Sadly, none of Rachel’s poetry has survived the last one-hundred
years, though there are a few rejection slips so we know that even
this gifted writer experienced the agony of publishing. But Linda
Lear, her biographer, found this lovely essay titled “My
Favorite Recreation” published in St. Nicholas Magazine
when Rachel was fifteen.
My Favorite Recreation
-- by Rachel Carson
The call of the trail
on that dewy May morning was too strong to withstand. The sun
was barely an hour high
when Pal and I
set off for a day of our favorite sport with a lunch-box, a canteen,
a note-book, and a camera. Your experienced woodsman will say
that
we were going birds’ –nesting – in the most
approved fashion.
Soon our trail turned
aside into deeper woodland. It wound up a gently sloping hill,
carpeted with fragrant pine-needles.
It
was our own discovery, Pal’s and mine, and the fact gave
us a thrill of exultation. It was the sort of place that awes
you by its majestic silence, interrupted only by the rustling
breeze
and the distant tinkle of water.
Near at hand we heard
the cheery “witchery, witchery,” of
the Maryland yellow-throat. For half an hour we trailed him, until
we came out on a sunny slope. There in some low bushes we found
the nest, containing four jewel-like eggs. To the little owner’s
consternation, we came close enough to snap a picture.
Countless discoveries
made the day memorable: the bobwhite’s
nest, tightly packed with eggs, the oriole’s aerial cradle,
the frame-work of sticks which the cuckoo calls a nest, and
the lichen-covered home of the humming-bird.
Late in the afternoon
a penetrating “Teacher! teacher! TEACHER!” reached
our ears. An oven-bird! A careful search revealed his nest,
a little round ball of grass, securely hidden on the ground.

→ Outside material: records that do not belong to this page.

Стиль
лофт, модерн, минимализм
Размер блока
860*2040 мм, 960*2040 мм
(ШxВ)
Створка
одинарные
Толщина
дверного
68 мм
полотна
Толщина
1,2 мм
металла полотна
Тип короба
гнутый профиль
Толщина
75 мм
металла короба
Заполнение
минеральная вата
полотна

The cool of approaching night settled. The wood-thrushes trilled
their golden melody. The setting sun transformed the sky into a
sea of blue and gold. A vesper-sparrow sang his evening lullaby.

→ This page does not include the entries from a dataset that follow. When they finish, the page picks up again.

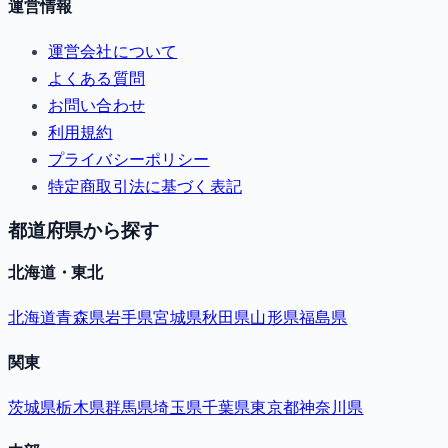
運営情報
運営会社について
よくある質問
お問い合わせ
利用規約
プライバシーポリシー
特定商取引法に基づく表記
都道府県から探す
北海道・東北
北海道
青森県
岩手県
宮城県
秋田県
山形県
福島県
関東
茨城県
栃木県
群馬県
埼玉県
千葉県
東京都
神奈川県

We turned slowly homeward, gloriously tired, gloriously happy!
“My Favorite Recreation” from
St. Nicholas Magazine, vol. 49 (July 1922), p. 999. Republished
in Lost Woods:
The Discovered
Writings of Rachel Carson by Linda Lear (Boston, MA: Beacon
Press, 1998).
***********
During her career, Rachel continued to write in a way that communicates
scientific knowledge in a literary style that non-scientists
found compelling. She published numerous magazine articles and
four books: Under the Sea Wind (1941), The Sea Around Us (1950),
The Edge of the Sea (1955), and Silent Spring (1962). A fifth
book, The Sense of Wonder, was based on an article and published
in 1965 after her death. Selections from her field notebooks
and public speeches collected by Linda Lear are published in
Lost Woods: The Discovered Writing of Rachel Carson (1998).
Probably no piece of
her writing crystallizes Rachel Carson’s
philosophy more than this, the closing statement from The Edge
of the Sea (1955):
Contemplating the teeming
life of the shore, we have an uneasy sense of the communication
of some universal truth
that lies
just beyond our grasp. What is the message signaled by the hordes
of
diatoms, flashing their microscopic lights in the night sear?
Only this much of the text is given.